I get his larger point about Leviathan, but honestly, if the parents haven't done their job by the time their kids go away to college, they can't expect the college to do what they failed to. Sexual assault is a crime, and it should be dealt with by the local police. So if Deneen's larger point is that the Feds getting involved is overreach, well, maybe. But the idea that the college itself playing policeman is unrealistic and, frankly, counterproductive. Does he really think that clergy patrolling the hallways in dormitories at Notre Dame is a solution? It will create more Mary McCarthys than Dorothy Days.
I'm not happy with this 1.0, 2.0, 3.0 scheme, because it's too oversimplifying, but it's useful as shorthand to layout the larger argument that I am trying to make. The moral evolution of humans requires a movement from external constraints on greed, glory/pride), will to power--and, yes, appetitive excesses like gluttony, drunkenness, and lust--imposed by law and custom to the internal restraints on these. Because we have more freedom or latitude to choose them, we have to build more interior capacity to refuse them. In other words, we have to be moral grownups. Living in a 2.0 society forces one to face up to what he is--a child or an adult.
When the constraints are primarily external in law or custom, there will always be those, on the one hand, who game it, try to remain "legal" while doing the minimum, or follow the letter while abusing the spirit. On the other hand, a system of external constraints creates in the "spirited" a need to rebel against its oppressiveness, and so we come to celebrate the transgressors as rebels who stick to the Man. This response to external constraint is silly and tedious, as well. But it thrives so long as there are conservatives trying to impose their extrinsic norms.

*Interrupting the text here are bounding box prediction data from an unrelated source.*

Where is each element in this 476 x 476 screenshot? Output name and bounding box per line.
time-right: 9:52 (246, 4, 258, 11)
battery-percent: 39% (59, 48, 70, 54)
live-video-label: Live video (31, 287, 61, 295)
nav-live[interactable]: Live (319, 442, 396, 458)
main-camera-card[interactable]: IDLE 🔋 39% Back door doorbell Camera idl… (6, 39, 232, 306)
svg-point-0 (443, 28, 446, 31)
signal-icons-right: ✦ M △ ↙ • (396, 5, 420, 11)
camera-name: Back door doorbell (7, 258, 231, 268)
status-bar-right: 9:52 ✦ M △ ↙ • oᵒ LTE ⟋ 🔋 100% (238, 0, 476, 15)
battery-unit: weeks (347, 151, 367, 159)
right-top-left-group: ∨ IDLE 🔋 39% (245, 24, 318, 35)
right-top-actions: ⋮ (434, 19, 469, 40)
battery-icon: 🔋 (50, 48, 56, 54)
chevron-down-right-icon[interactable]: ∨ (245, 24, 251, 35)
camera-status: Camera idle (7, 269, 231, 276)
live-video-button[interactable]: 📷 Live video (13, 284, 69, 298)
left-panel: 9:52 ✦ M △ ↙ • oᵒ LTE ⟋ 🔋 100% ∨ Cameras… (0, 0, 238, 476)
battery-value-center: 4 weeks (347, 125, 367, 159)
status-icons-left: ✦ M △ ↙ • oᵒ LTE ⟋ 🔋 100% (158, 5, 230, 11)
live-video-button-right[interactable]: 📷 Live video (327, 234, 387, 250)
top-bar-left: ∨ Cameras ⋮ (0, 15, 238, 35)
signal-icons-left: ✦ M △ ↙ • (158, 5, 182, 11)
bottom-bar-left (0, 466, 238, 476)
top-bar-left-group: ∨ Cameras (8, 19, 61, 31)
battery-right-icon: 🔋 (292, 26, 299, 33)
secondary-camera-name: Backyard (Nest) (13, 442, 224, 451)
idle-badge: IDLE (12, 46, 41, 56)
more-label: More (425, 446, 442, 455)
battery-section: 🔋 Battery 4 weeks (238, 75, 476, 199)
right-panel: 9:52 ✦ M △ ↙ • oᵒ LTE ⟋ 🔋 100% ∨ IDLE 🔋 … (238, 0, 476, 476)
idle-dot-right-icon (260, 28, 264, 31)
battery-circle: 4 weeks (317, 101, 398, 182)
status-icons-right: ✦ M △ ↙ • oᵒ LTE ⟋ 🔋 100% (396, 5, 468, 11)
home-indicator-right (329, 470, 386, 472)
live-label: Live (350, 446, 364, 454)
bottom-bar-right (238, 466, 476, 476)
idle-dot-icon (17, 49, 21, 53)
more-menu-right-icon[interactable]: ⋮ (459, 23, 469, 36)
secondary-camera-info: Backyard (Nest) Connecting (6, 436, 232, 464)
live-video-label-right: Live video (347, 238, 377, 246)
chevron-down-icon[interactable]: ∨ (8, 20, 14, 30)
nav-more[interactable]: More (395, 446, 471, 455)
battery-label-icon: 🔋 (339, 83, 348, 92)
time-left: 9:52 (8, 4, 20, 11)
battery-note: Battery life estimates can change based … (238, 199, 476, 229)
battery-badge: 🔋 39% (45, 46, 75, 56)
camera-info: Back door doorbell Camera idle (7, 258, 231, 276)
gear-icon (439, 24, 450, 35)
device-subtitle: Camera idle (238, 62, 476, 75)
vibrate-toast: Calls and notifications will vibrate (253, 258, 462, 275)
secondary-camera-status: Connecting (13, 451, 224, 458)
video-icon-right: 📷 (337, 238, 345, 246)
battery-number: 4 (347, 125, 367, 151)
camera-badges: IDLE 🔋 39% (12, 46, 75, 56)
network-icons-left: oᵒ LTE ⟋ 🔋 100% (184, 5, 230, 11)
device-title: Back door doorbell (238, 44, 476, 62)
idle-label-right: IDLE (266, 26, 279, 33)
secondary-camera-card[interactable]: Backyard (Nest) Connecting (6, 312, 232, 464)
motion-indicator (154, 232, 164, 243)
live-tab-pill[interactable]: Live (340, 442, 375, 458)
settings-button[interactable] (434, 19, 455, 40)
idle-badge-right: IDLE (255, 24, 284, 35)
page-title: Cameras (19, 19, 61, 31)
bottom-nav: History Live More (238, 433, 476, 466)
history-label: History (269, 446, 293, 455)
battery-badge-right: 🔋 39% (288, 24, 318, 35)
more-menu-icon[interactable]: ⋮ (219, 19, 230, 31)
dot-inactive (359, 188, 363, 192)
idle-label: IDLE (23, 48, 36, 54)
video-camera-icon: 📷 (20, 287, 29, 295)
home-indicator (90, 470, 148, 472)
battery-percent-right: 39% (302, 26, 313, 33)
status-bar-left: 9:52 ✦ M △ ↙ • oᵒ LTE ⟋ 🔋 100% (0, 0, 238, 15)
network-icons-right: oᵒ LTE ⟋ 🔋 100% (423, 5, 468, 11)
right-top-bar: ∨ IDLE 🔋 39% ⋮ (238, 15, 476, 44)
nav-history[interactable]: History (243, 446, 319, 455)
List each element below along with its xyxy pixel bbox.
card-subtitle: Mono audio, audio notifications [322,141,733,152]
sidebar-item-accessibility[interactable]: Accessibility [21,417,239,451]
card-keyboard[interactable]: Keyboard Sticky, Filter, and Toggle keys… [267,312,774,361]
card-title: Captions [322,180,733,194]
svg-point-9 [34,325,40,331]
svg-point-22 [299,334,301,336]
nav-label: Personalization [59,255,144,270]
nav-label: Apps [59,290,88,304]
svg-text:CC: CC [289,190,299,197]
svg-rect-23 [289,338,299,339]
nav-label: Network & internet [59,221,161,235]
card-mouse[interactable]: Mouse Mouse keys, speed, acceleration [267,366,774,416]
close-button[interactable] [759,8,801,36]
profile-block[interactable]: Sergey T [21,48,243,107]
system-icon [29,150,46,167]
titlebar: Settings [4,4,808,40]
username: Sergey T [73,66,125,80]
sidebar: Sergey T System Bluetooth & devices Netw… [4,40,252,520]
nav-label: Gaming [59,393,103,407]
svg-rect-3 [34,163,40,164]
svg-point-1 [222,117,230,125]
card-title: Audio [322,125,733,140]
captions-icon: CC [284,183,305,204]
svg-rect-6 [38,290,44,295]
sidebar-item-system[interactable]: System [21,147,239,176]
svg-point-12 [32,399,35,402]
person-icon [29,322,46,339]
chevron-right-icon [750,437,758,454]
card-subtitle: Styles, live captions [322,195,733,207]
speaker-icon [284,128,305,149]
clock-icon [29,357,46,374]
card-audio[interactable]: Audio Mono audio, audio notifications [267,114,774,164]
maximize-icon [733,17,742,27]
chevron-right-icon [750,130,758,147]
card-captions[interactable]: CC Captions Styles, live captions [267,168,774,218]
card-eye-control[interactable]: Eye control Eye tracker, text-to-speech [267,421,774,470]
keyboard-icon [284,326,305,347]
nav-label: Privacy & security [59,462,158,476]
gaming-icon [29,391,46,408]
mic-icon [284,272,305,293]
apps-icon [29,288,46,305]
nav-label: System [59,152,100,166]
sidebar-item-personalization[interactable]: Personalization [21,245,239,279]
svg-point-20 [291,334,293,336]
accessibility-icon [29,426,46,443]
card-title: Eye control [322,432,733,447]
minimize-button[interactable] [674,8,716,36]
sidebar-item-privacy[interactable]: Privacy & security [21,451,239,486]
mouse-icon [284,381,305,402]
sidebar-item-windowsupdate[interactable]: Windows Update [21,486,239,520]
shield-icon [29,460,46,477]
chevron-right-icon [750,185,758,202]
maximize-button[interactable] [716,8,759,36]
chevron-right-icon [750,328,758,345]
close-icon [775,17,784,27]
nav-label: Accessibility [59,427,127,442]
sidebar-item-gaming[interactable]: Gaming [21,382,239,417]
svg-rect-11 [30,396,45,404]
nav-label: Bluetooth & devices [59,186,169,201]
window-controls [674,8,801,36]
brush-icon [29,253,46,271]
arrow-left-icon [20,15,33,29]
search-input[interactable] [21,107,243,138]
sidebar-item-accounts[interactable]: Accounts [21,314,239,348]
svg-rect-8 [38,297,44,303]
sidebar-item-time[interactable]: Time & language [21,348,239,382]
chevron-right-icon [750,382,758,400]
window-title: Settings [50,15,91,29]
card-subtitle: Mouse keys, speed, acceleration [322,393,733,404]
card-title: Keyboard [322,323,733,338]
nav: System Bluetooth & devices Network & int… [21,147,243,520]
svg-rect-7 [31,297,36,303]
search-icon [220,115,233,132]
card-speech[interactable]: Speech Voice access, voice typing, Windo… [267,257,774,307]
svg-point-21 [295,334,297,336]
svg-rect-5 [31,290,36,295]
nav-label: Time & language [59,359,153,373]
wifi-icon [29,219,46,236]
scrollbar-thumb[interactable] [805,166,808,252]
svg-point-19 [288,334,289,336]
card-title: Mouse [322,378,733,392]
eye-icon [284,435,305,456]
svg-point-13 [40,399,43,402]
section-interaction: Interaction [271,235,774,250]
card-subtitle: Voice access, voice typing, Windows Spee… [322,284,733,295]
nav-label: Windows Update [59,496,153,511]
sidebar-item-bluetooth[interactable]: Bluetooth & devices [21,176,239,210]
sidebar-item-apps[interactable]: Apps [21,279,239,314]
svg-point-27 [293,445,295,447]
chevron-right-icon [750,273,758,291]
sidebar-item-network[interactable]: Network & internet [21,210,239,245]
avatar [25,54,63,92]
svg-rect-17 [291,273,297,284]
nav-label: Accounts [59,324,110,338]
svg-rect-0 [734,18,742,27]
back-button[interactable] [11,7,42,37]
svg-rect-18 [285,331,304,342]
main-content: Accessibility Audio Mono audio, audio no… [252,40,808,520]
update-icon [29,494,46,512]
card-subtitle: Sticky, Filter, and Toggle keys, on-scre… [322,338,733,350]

So my point is that both responses miss the point, which is that it's not about the external constraints or what is permitted or forbidden by society; it's what's inside you that matters, and the only morality that matters concerns the ability to master yourself. Everything else is just a matter of setting up rules to get along, like agreeing that green means go and red means stop.

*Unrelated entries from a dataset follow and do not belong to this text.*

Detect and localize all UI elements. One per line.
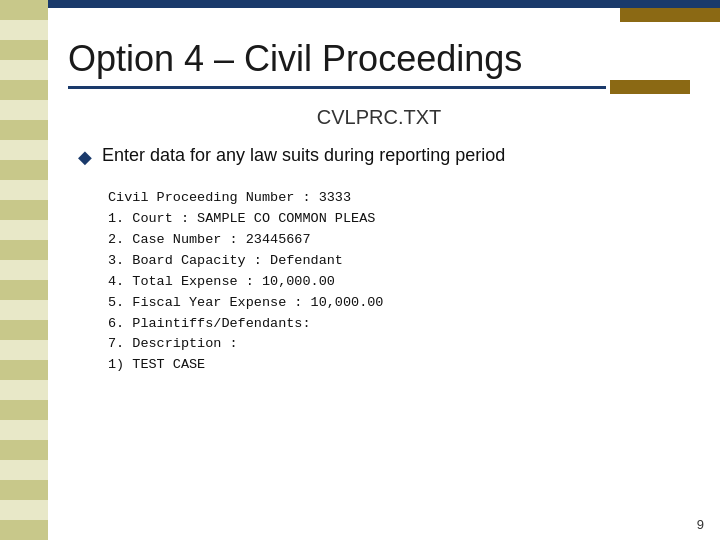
page-title: Option 4 – Civil Proceedings bbox=[68, 38, 690, 80]
code-block: Civil Proceeding Number : 3333 1. Court … bbox=[68, 188, 690, 376]
divider-accent bbox=[610, 80, 690, 94]
code-line-9: 1) TEST CASE bbox=[108, 355, 690, 376]
code-line-2: 1. Court : SAMPLE CO COMMON PLEAS bbox=[108, 209, 690, 230]
code-line-4: 3. Board Capacity : Defendant bbox=[108, 251, 690, 272]
title-section: Option 4 – Civil Proceedings bbox=[68, 38, 690, 94]
title-divider-row bbox=[68, 80, 690, 94]
code-line-5: 4. Total Expense : 10,000.00 bbox=[108, 272, 690, 293]
bullet-text: Enter data for any law suits during repo… bbox=[102, 145, 505, 166]
bullet-section: ◆ Enter data for any law suits during re… bbox=[68, 145, 690, 168]
bullet-icon: ◆ bbox=[78, 146, 92, 168]
code-line-1: Civil Proceeding Number : 3333 bbox=[108, 188, 690, 209]
code-line-3: 2. Case Number : 23445667 bbox=[108, 230, 690, 251]
subtitle: CVLPRC.TXT bbox=[68, 106, 690, 129]
code-line-7: 6. Plaintiffs/Defendants: bbox=[108, 314, 690, 335]
code-line-8: 7. Description : bbox=[108, 334, 690, 355]
code-line-6: 5. Fiscal Year Expense : 10,000.00 bbox=[108, 293, 690, 314]
left-stripe bbox=[0, 0, 48, 540]
page-number: 9 bbox=[697, 517, 704, 532]
main-content: Option 4 – Civil Proceedings CVLPRC.TXT … bbox=[48, 0, 720, 540]
divider-line bbox=[68, 86, 606, 89]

So I'm fine with saying good-bye to all that and having a civil code that seeks minimally to protect citizens from the assaults on their economic well being or civil rights. Gesellschaft is sink or swim, and for most of us, it forces us to grow up. There is nothing morally superior about fearing neighbors gossip in the gemeinschaft face-to-face world conservatives lament having lost. That's the great gift to humanity of 2.0--it has washed away all the 1.0 extrinsicism and created a space for individuals to grow from the inside out.
We forget the tyrannies of outside-in gemeinschaft society. There's good reason people fled it, and rather than lament its loss, which is a pointless waste of time anyway, I say good riddance, and let the moral grownups build something new from the inside out. In the long run, it's the only thing that protects us from the Leviathan that Deneen and all sane people are right to fear as our possible future. My overall argument here is that only 3.0s, whether they are religious or not, will have the inner moral capacity to push back against the machine that is growing out of the 2.0 materialist/positivist thinking. The only question for me is whether there will be enough 3.0 critical mass to constrain its growing power. The 1.0 thinking that typifies the critique of religious conservatives fears what I fear, but it frames the solution in ways that are irrelevant and a waster of time.